- [Task data]
***
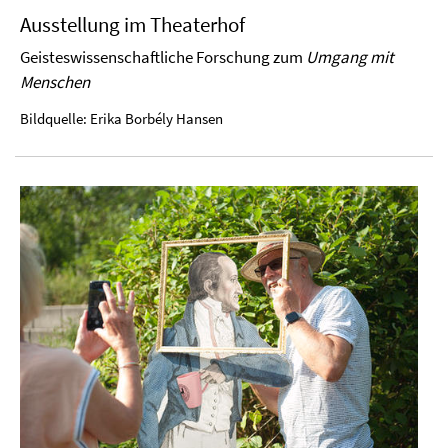
Ausstellung im Theaterhof
Geisteswissenschaftliche Forschung zum
Umgang mit
Menschen
Bildquelle: Erika Borbély Hansen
***
- [What the task asks] Your task is to repeat the entries above exactly, omitting the pictures.

- [Output for this exercise]
Ausstellung im Theaterhof
Geisteswissenschaftliche Forschung zum
Umgang mit
Menschen
Bildquelle: Erika Borbély Hansen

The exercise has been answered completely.